── DATA IN THIS EXERCISE
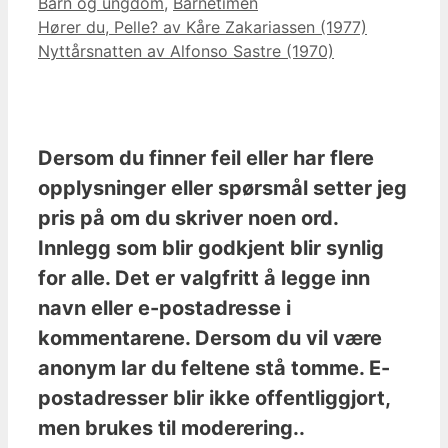
Kategorier
Barn og ungdom
,
Barnetimen
Hører du, Pelle? av Kåre Zakariassen (1977)
Nyttårsnatten av Alfonso Sastre (1970)
Dersom du finner feil eller har flere
opplysninger eller spørsmål setter jeg
pris på om du skriver noen ord.
Innlegg som blir godkjent blir synlig
for alle. Det er valgfritt å legge inn
navn eller e-postadresse i
kommentarene. Dersom du vil være
anonym lar du feltene stå tomme. E-
postadresser blir ikke offentliggjort,
men brukes til moderering..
────
Provide the number of lines above that include the string "eller", with no other words.

SOLUTION FOR THIS TASK:
3